## Exercise description
Your task is to repeat, word for word, the line containing "مشاريع ناشئة" and all lines that follow it to the end of the material, and no other lines.

## Recorded data
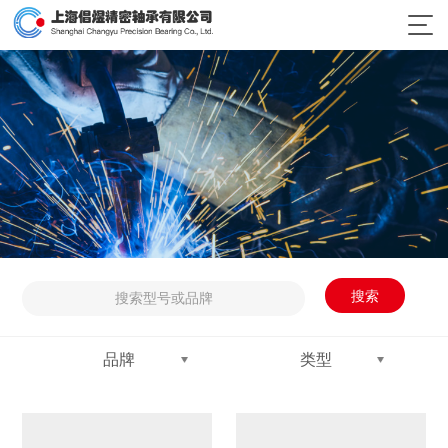
搜索
品牌
类型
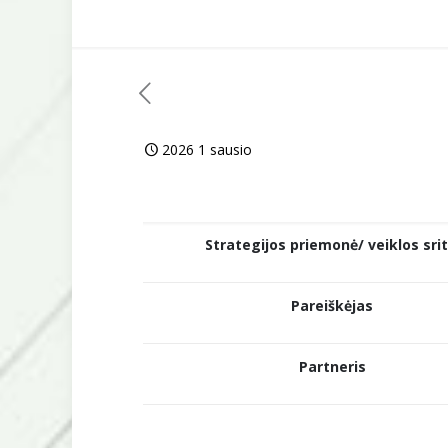
2026 1 sausio
Strategijos priemonė/ veiklos srit
Pareiškėjas
Partneris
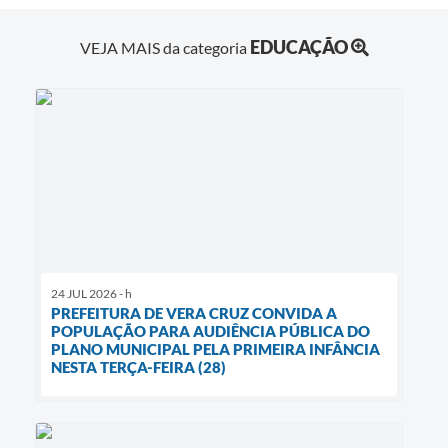
EDUCAÇÃO
VEJA MAIS da categoria
24 JUL 2026 - h
PREFEITURA DE VERA CRUZ CONVIDA A
POPULAÇÃO PARA AUDIÊNCIA PÚBLICA DO
PLANO MUNICIPAL PELA PRIMEIRA INFÂNCIA
NESTA TERÇA-FEIRA (28)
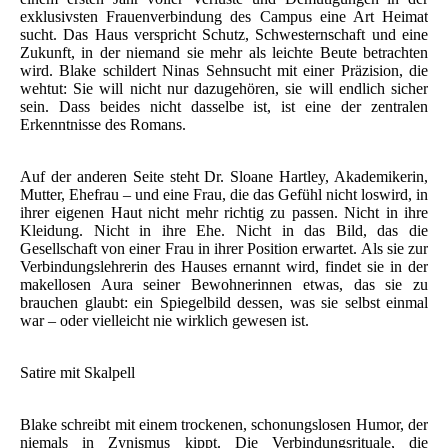
exklusivsten Frauenverbindung des Campus eine Art Heimat
sucht. Das Haus verspricht Schutz, Schwesternschaft und eine
Zukunft, in der niemand sie mehr als leichte Beute betrachten
wird. Blake schildert Ninas Sehnsucht mit einer Präzision, die
wehtut: Sie will nicht nur dazugehören, sie will endlich sicher
sein. Dass beides nicht dasselbe ist, ist eine der zentralen
Erkenntnisse des Romans.
Auf der anderen Seite steht Dr. Sloane Hartley, Akademikerin,
Mutter, Ehefrau – und eine Frau, die das Gefühl nicht loswird, in
ihrer eigenen Haut nicht mehr richtig zu passen. Nicht in ihre
Kleidung. Nicht in ihre Ehe. Nicht in das Bild, das die
Gesellschaft von einer Frau in ihrer Position erwartet. Als sie zur
Verbindungslehrerin des Hauses ernannt wird, findet sie in der
makellosen Aura seiner Bewohnerinnen etwas, das sie zu
brauchen glaubt: ein Spiegelbild dessen, was sie selbst einmal
war – oder vielleicht nie wirklich gewesen ist.
Satire mit Skalpell
Blake schreibt mit einem trockenen, schonungslosen Humor, der
niemals in Zynismus kippt. Die Verbindungsrituale, die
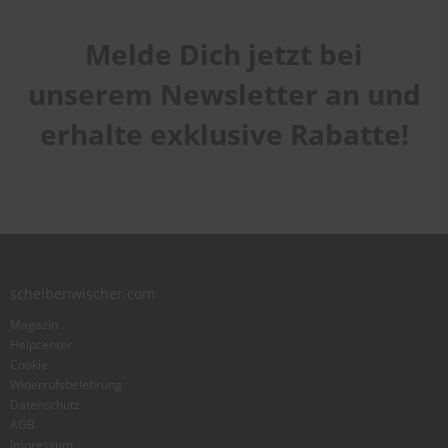
Melde Dich jetzt bei
unserem Newsletter an und
erhalte exklusive Rabatte!
scheibenwischer.com
Magazin
Helpcenter
Cookie
Widerrufsbelehrung
Datenschutz
AGB
Impressum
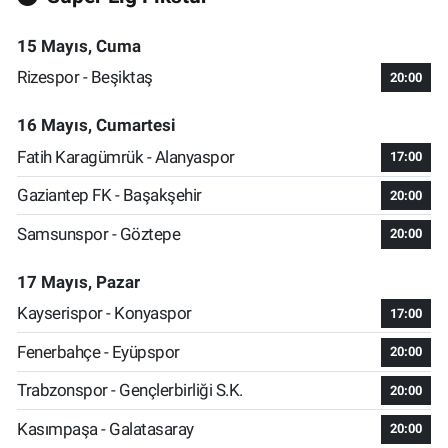
15 Mayıs, Cuma
Rizespor - Beşiktaş
20:00
16 Mayıs, Cumartesi
Fatih Karagümrük - Alanyaspor
17:00
Gaziantep FK - Başakşehir
20:00
Samsunspor - Göztepe
20:00
17 Mayıs, Pazar
Kayserispor - Konyaspor
17:00
Fenerbahçe - Eyüpspor
20:00
Trabzonspor - Gençlerbirliği S.K.
20:00
Kasımpaşa - Galatasaray
20:00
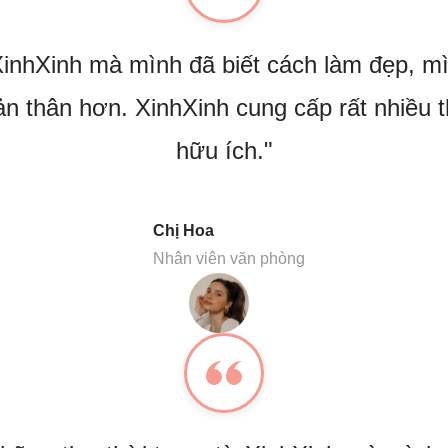
inhXinh mà mình đã biết cách làm đẹp, mì
ản thân hơn. XinhXinh cung cấp rất nhiều t
hữu ích."
Chị Hoa
Nhân viên văn phòng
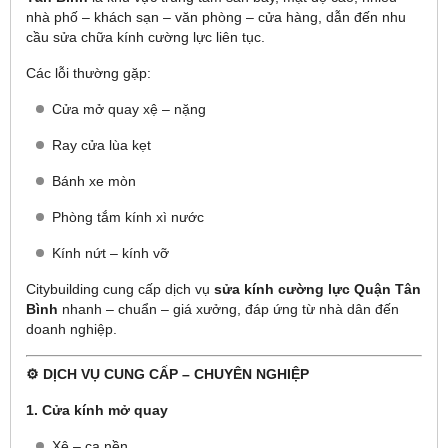
nhà phố – khách sạn – văn phòng – cửa hàng, dẫn đến nhu
cầu sửa chữa kính cường lực liên tục.
Các lỗi thường gặp:
Cửa mở quay xệ – nặng
Ray cửa lùa kẹt
Bánh xe mòn
Phòng tắm kính xì nước
Kính nứt – kính vỡ
Citybuilding cung cấp dịch vụ
sửa kính cường lực Quận Tân
Bình
nhanh – chuẩn – giá xưởng, đáp ứng từ nhà dân đến
doanh nghiệp.
⚙️ DỊCH VỤ CUNG CẤP – CHUYÊN NGHIỆP
1. Cửa kính mở quay
Xệ – cạ nền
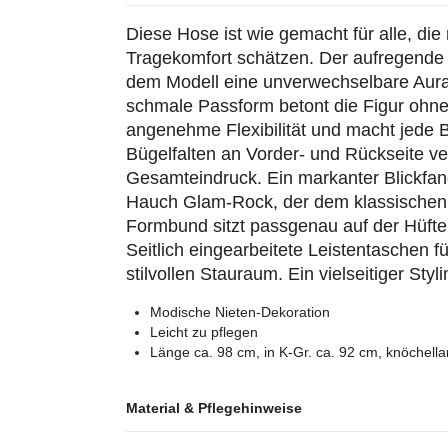
Diese Hose ist wie gemacht für alle, di
Tragekomfort schätzen. Der aufregende M
dem Modell eine unverwechselbare Aura 
schmale Passform betont die Figur ohne 
angenehme Flexibilität und macht jede B
Bügelfalten an Vorder- und Rückseite ve
Gesamteindruck. Ein markanter Blickfang
Hauch Glam-Rock, der dem klassischen D
Formbund sitzt passgenau auf der Hüfte 
Seitlich eingearbeitete Leistentaschen 
stilvollen Stauraum. Ein vielseitiger St
Modische Nieten-Dekoration
Leicht zu pflegen
Länge ca. 98 cm, in K-Gr. ca. 92 cm, knöchella
Material & Pflegehinweise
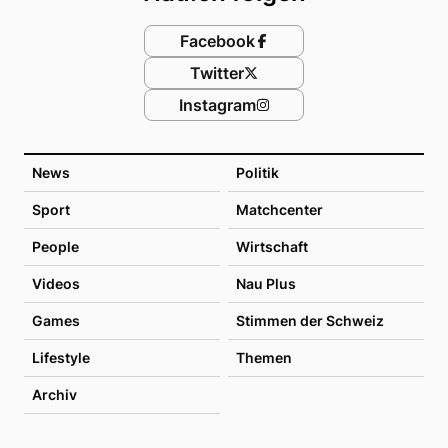
Facebook
Twitter
Instagram
News
Politik
Sport
Matchcenter
People
Wirtschaft
Videos
Nau Plus
Games
Stimmen der Schweiz
Lifestyle
Themen
Archiv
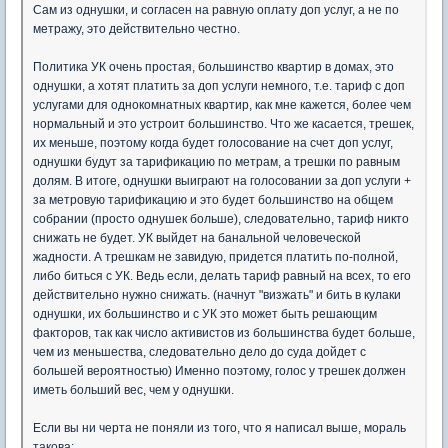
Сам из однушки, и согласен на равную оплату доп услуг, а не по
метражу, это действительно честно.
Политика УК очень простая, большинство квартир в домах, это
однушки, а хотят платить за доп услуги немного, т.е. тариф с доп
услугами для однокомнатных квартир, как мне кажется, более чем
нормальный и это устроит большинство. Что же касается, трешек,
их меньше, поэтому когда будет голосование на счет доп услуг,
однушки будут за тарификацию по метрам, а трешки по равным
долям. В итоге, однушки выиграют на голосовании за доп услуги +
за метровую тарификацию и это будет большинство на общем
собрании (просто однушек больше), следовательно, тариф никто
снижать не будет. УК выйдет на банальной человеческой
жадности. А трешкам не завидую, придется платить по-полной,
либо биться с УК. Ведь если, делать тариф равный на всех, то его
действительно нужно снижать. (начнут "визжать" и бить в кулаки
однушки, их большинство и с УК это может быть решающим
факторов, так как число активистов из большинства будет больше,
чем из меньшества, следовательно дело до суда дойдет с
большей вероятностью) Именно поэтому, голос у трешек должен
иметь больший вес, чем у однушки.
Если вы ни черта не поняли из того, что я написал выше, мораль
такова:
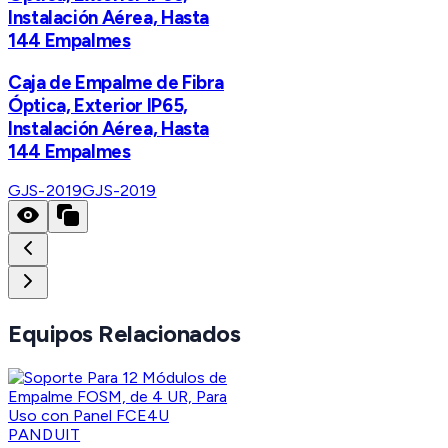
Instalación Aérea, Hasta
144 Empalmes
Caja de Empalme de Fibra
Óptica, Exterior IP65,
Instalación Aérea, Hasta
144 Empalmes
GJS-2019
GJS-2019
Equipos Relacionados
PANDUIT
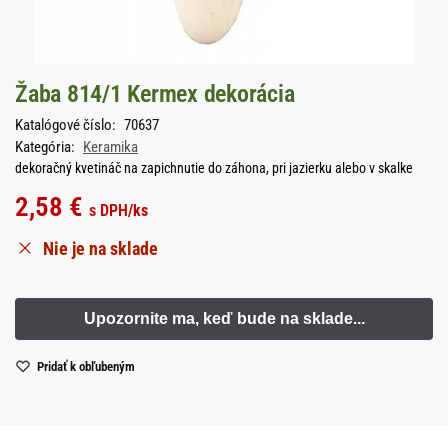
Žaba 814/1 Kermex dekorácia
Katalógové číslo:
70637
Kategória:
Keramika
dekoračný kvetináč na zapichnutie do záhona, pri jazierku alebo v skalke
2,58
€
s DPH
/ks
Nie je na sklade
Pridať k obľubeným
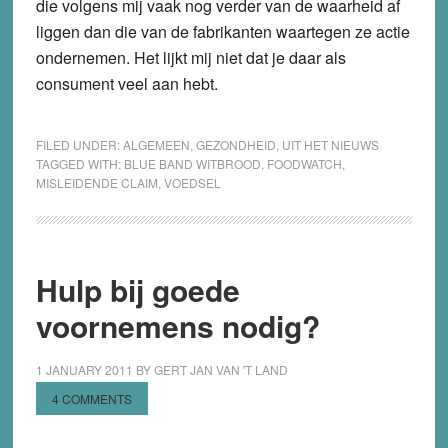
die volgens mij vaak nog verder van de waarheid af
liggen dan die van de fabrikanten waartegen ze actie
ondernemen. Het lijkt mij niet dat je daar als
consument veel aan hebt.
FILED UNDER:
ALGEMEEN
,
GEZONDHEID
,
UIT HET NIEUWS
TAGGED WITH:
BLUE BAND WITBROOD
,
FOODWATCH
,
MISLEIDENDE CLAIM
,
VOEDSEL
Hulp bij goede
voornemens nodig?
1 JANUARY 2011
BY
GERT JAN VAN 'T LAND
4 COMMENTS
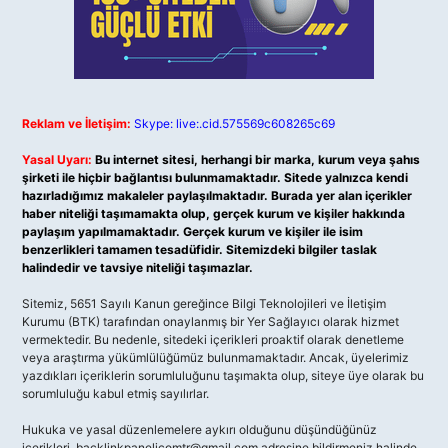
Reklam ve İletişim:
Skype: live:.cid.575569c608265c69
Yasal Uyarı:
Bu internet sitesi, herhangi bir marka, kurum veya şahıs
şirketi ile hiçbir bağlantısı bulunmamaktadır. Sitede yalnızca kendi
hazırladığımız makaleler paylaşılmaktadır. Burada yer alan içerikler
haber niteliği taşımamakta olup, gerçek kurum ve kişiler hakkında
paylaşım yapılmamaktadır. Gerçek kurum ve kişiler ile isim
benzerlikleri tamamen tesadüfidir. Sitemizdeki bilgiler taslak
halindedir ve tavsiye niteliği taşımazlar.
Sitemiz, 5651 Sayılı Kanun gereğince Bilgi Teknolojileri ve İletişim
Kurumu (BTK) tarafından onaylanmış bir Yer Sağlayıcı olarak hizmet
vermektedir. Bu nedenle, sitedeki içerikleri proaktif olarak denetleme
veya araştırma yükümlülüğümüz bulunmamaktadır. Ancak, üyelerimiz
yazdıkları içeriklerin sorumluluğunu taşımakta olup, siteye üye olarak bu
sorumluluğu kabul etmiş sayılırlar.
Hukuka ve yasal düzenlemelere aykırı olduğunu düşündüğünüz
içerikleri,
backlinkpanelicomtr@gmail.com
adresine bildirmeniz halinde,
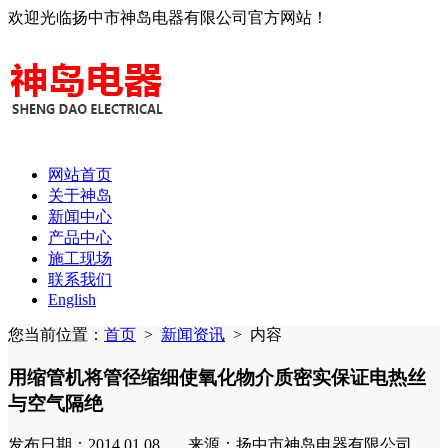
欢迎光临扬中市神岛电器有限公司官方网站！
网站首页
关于神岛
新闻中心
产品中心
施工现场
联系我们
English
您当前位置：
首页
>
新闻资讯
>
内容
用缩管机将管径缩细使氧化物介质密实保证电热丝
与空气隔绝
发布日期：2014.01.08 来源：扬中市神岛电器有限公司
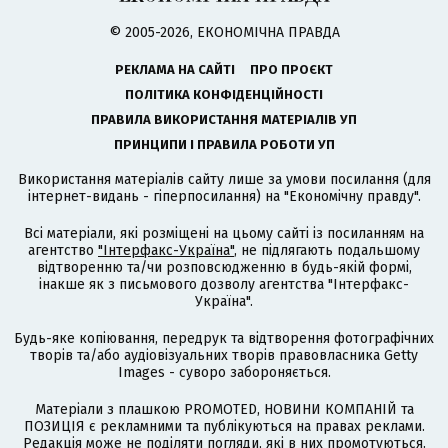
© 2005-2026, ЕКОНОМІЧНА ПРАВДА
РЕКЛАМА НА САЙТІ
ПРО ПРОЄКТ
ПОЛІТИКА КОНФІДЕНЦІЙНОСТІ
ПРАВИЛА ВИКОРИСТАННЯ МАТЕРІАЛІВ УП
ПРИНЦИПИ І ПРАВИЛА РОБОТИ УП
Використання матеріалів сайту лише за умови посилання (для
інтернет-видань - гіперпосилання) на "Економічну правду".
Всі матеріали, які розміщені на цьому сайті із посиланням на
агентство
"Інтерфакс-Україна"
, не підлягають подальшому
відтворенню та/чи розповсюдженню в будь-якій формі,
інакше як з письмового дозволу агентства "Інтерфакс-
Україна".
Будь-яке копіювання, передрук та відтворення фотографічних
творів та/або аудіовізуальних творів правовласника Getty
Images - суворо забороняється.
Матеріали з плашкою PROMOTED, НОВИНИ КОМПАНІЙ та
ПОЗИЦІЯ є рекламними та публікуються на правах реклами.
Редакція може не поділяти погляди, які в них промотуються.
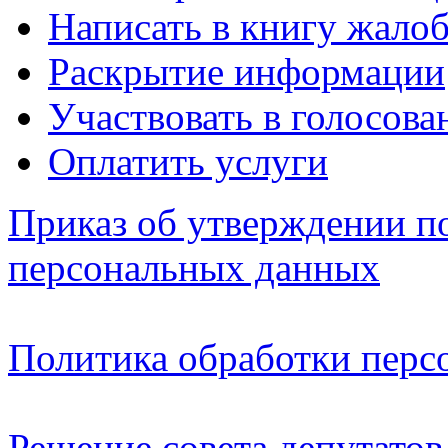
Написать в книгу жало
Раскрытие информации
Участвовать в голосова
Оплатить услуги
Приказ об утверждении п
персональных данных
Политика обработки перс
Решение совета депутатов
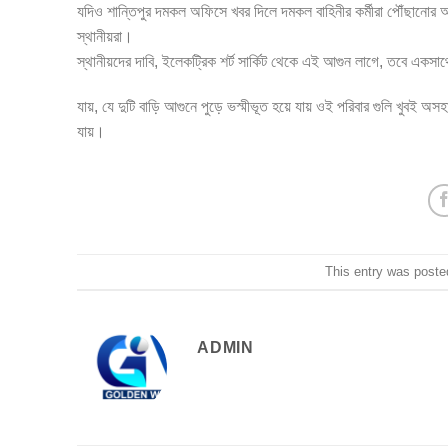
যদিও শান্তিপুর দমকল অফিসে খবর দিলে দমকল বাহিনীর কর্মীরা পৌঁছানোর 
স্থানীয়রা।
স্থানীয়দের দাবি, ইলেকট্রিক শর্ট সার্কিট থেকে এই আগুন লাগে, তবে একসা
যায়, যে দুটি বাড়ি আগুনে পুড়ে ভস্মীভূত হয়ে যায় ওই পরিবার গুলি খুবই অ
যায়।
This entry was poste
ADMIN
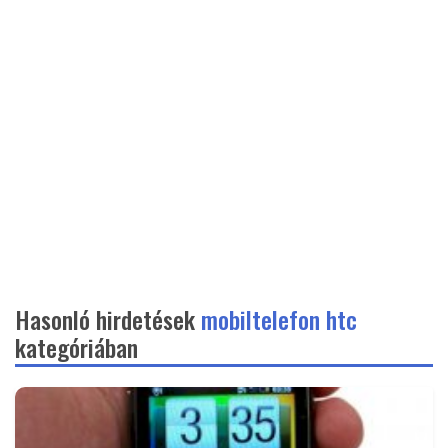
Hasonló hirdetések
mobiltelefon htc
kategóriában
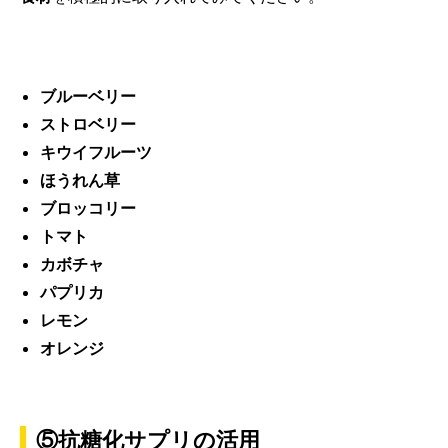
ブルーベリー
ストロベリー
キウイフルーツ
ほうれん草
ブロッコリー
トマト
カボチャ
パプリカ
レモン
オレンジ
⑤抗糖化サプリの活用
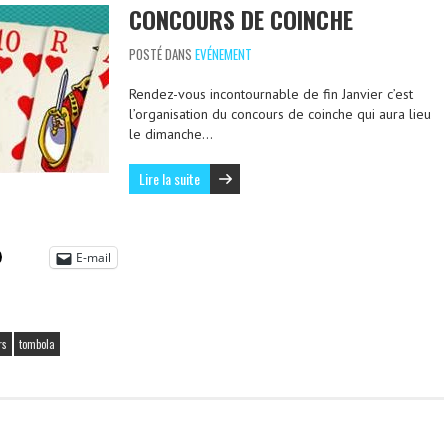
CONCOURS DE COINCHE
POSTÉ DANS
EVÉNEMENT
Rendez-vous incontournable de fin Janvier c’est
l’organisation du concours de coinche qui aura lieu
le dimanche…
Lire la suite
E-mail
rs
tombola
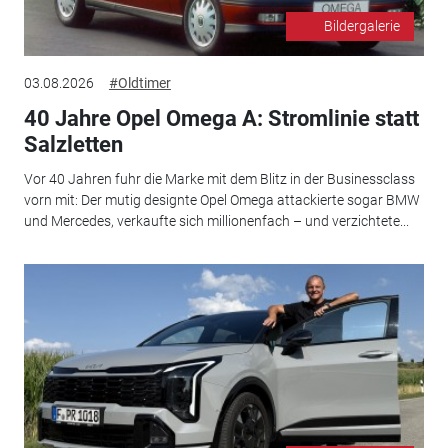
Bildergalerie
03.08.2026
#Oldtimer
40 Jahre Opel Omega A: Stromlinie statt
Salzletten
Vor 40 Jahren fuhr die Marke mit dem Blitz in der Businessclass
vorn mit: Der mutig designte Opel Omega attackierte sogar BMW
und Mercedes, verkaufte sich millionenfach – und verzichtete...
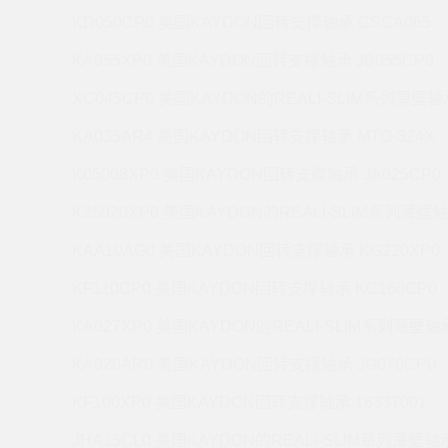
KD050CP0 美国KAYDON回转支撑轴承 CSCA065
KA055XP0 美国KAYDON回转支撑轴承 JB055CP0
XC045CP0 美国KAYDON的REALI-SLIM系列薄壁轴承
KA035AR4 美国KAYDON回转支撑轴承 MTO-324X
K05008XP0 美国KAYDON回转支撑轴承 JA025CP0
K25020XP0 美国KAYDON的REALI-SLIM系列薄壁轴
KAA10AG0 美国KAYDON回转支撑轴承 KG220XP0
KF110CP0 美国KAYDON回转支撑轴承 KC160CP0
KA027XP0 美国KAYDON的REALI-SLIM系列薄壁轴承
KA020AR0 美国KAYDON回转支撑轴承 JG070CP0
KF100XP0 美国KAYDON回转支撑轴承 16337001
JHA15CL0 美国KAYDON的REALI-SLIM系列薄壁轴承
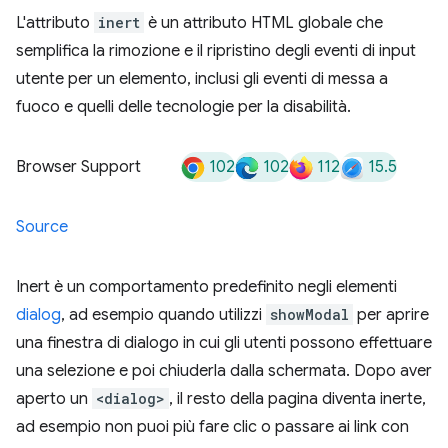
L'attributo
inert
è un attributo HTML globale che
semplifica la rimozione e il ripristino degli eventi di input
utente per un elemento, inclusi gli eventi di messa a
fuoco e quelli delle tecnologie per la disabilità.
102
102
112
15.5
Browser Support
Source
Inert è un comportamento predefinito negli elementi
dialog
, ad esempio quando utilizzi
showModal
per aprire
una finestra di dialogo in cui gli utenti possono effettuare
una selezione e poi chiuderla dalla schermata. Dopo aver
aperto un
<dialog>
, il resto della pagina diventa inerte,
ad esempio non puoi più fare clic o passare ai link con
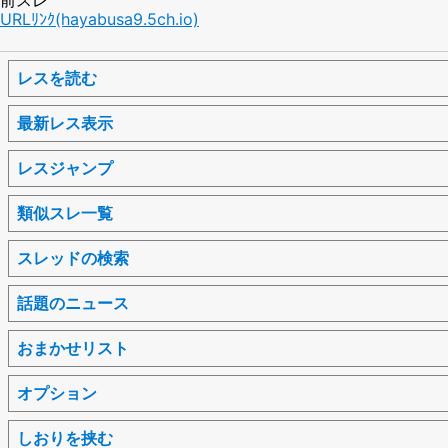
URLﾘﾝｸ(hayabusa9.5ch.io)
レスを読む
最新レス表示
レスジャンプ
類似スレ一覧
スレッドの検索
話題のニュース
おまかせリスト
オプション
しおりを挟む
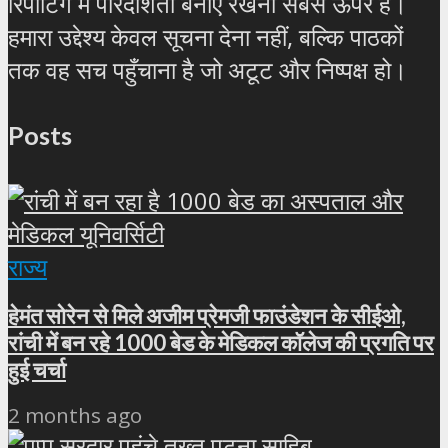
रिपोर्टिंग में पारदर्शिता बनाए रखना सबसे ऊपर है।
हमारा उद्देश्य केवल सूचना देना नहीं, बल्कि पाठकों
तक वह सच पहुँचाना है जो अटूट और निष्पक्ष हो।
Posts
राज्य
हेमंत सोरेन से मिले अजीम प्रेमजी फाउंडेशन के सीईओ,
रांची में बन रहे 1000 बेड के मेडिकल कॉलेज की प्रगति पर
हुई चर्चा
2 months ago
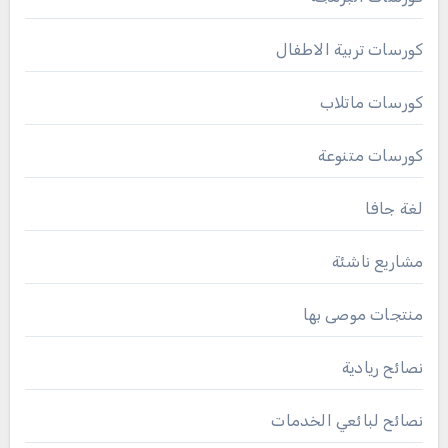
كورسات تربية الاطفال
كورسات ماتلاب
كورسات متنوعة
لغة جافا
مشاريع ناشئة
منتجات موصى بها
نصائح ريادية
نصائح لبائعي الخدمات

## Finished task
مشاريع ناشئة
منتجات موصى بها
نصائح ريادية
نصائح لبائعي الخدمات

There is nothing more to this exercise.